Special precautions for use

The aerosol can is under pressure; therefore, avoid dropping, impact, exposure to direct sunlight, and heating above 50 °C.

After the medicinal product has been used, do not pierce or burn the canister. Do not spray the product near open flame or onto hot surfaces. Avoid contact with eyes. In case of accidental contact with eyes, rinse thoroughly with water.

The medicinal product can be used in all age groups.

When using the medicinal product in patients with bronchial asthma or bronchopulmonary diseases, inhalation of the propellant should be avoided, as it may irritate mucous membranes or even provoke an asthma attack.

Cetostearyl alcohol may cause local skin reactions (e.g., contact dermatitis).

Use during pregnancy or breastfeeding

Dexpanthenol crosses the placental barrier via an active transport process and is excreted into breast milk in proportion to its absorption.

Since systemic availability of dexpanthenol after topical application is unknown, when treatment over large skin areas is required during pregnancy or breastfeeding, the potential benefit of the product for the mother should be carefully weighed against the possible risk for the fetus/infant.

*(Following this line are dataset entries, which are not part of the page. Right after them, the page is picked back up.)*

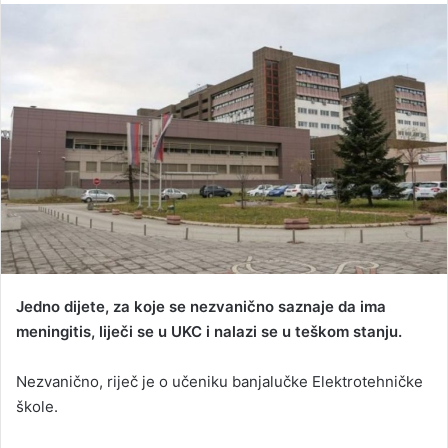
n
d
a
n
e
m
a
i
l
Jedno dijete, za koje se nezvanično saznaje da ima
meningitis, liječi se u UKC i nalazi se u teškom stanju.
Nezvanično, riječ je o učeniku banjalučke Elektrotehničke
škole.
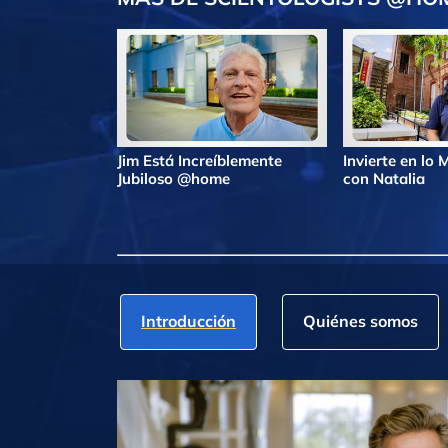
Jim Está Increíblemente
Invierte en lo
Jubiloso @home
con Natalia
Introducción
Quiénes somos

During pregnancy, the product may be used only as directed by a physician. When used to treat nipple fissures during breastfeeding, the product should be washed off before nursing.

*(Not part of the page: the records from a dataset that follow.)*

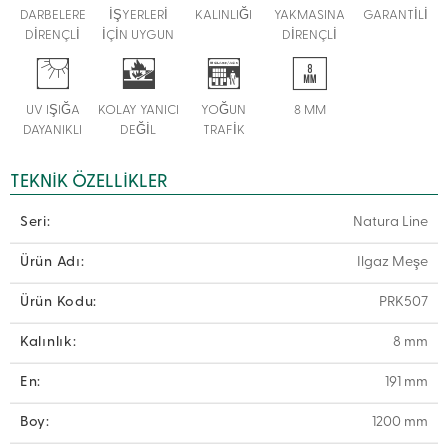
DARBELERE
İŞYERLERİ
KALINLIĞI
YAKMASINA
GARANTİLİ
DİRENÇLİ
İÇİN UYGUN
DİRENÇLİ
UV IŞIĞA
KOLAY YANICI
YOĞUN
8 MM
DAYANIKLI
DEĞİL
TRAFİK
TEKNIK ÖZELLIKLER
Seri:
Natura Line
Ürün Adı:
Ilgaz Meşe
Ürün Kodu:
PRK507
Kalınlık:
8 mm
En:
191 mm
Boy:
1200 mm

Ability to influence reaction rate while driving or operating machinery

No special precautions are required. Studies investigating such effects have not been conducted. Given the adverse reaction profile, no influence on reaction speed while driving or operating machinery is expected.

Method of Administration and Dosage

The medicinal product should be evenly sprayed onto the affected area one or several times daily. When spraying the medication, hold the can vertically with the nozzle pointing upwards. To obtain a proper foam, the can must be shaken vigorously before each use, especially if it has not been used for an extended period. When the medication is used for the first time, only gas may be released initially before the foam forms.

The duration of treatment depends on the type and course of the disease and should be determined after consultation with a physician.

When applying the medication to the facial area, do not spray it directly onto the face. It is recommended to spray the medication onto the hand first and then apply it to the appropriate area of the face. Avoid spraying the medication into the eyes, mouth, or nose.

Children

The medicinal product should be used in children only as prescribed by a physician and under adult supervision.

Overdose

Overdose is unlikely when the medicinal product is used according to the instructions.

In case of accidental ingestion of a large amount of the medication, toxic effects are not expected. If gastrointestinal disturbances occur, symptomatic treatment should be administered.

Side effects.

Allergic reactions: very rarely, allergic contact dermatitis and skin irritation may occur, manifesting as symptoms such as itching, erythema, eczema, rash, urticaria, and blisters.

If any adverse reactions occur, discontinue use of the medicinal product and consult a physician.

Shelf life.

3 years.

Storage conditions.

Store in the original packaging at a temperature not exceeding 25 °C.

Do not freeze.

Keep out of reach of children.

Packaging.

58.5 g or 117 g in a can with a nozzle and protective cap in a box.

Availability.

Over-the-counter.

Manufacturer.

LIMITED LIABILITY COMPANY "CORPORATION "ZDOROVIYA".

Manufacturer's address and place of business.

Ukraine, 61013, Kharkiv region, city of Kharkiv, Shevchenka Street, building 22.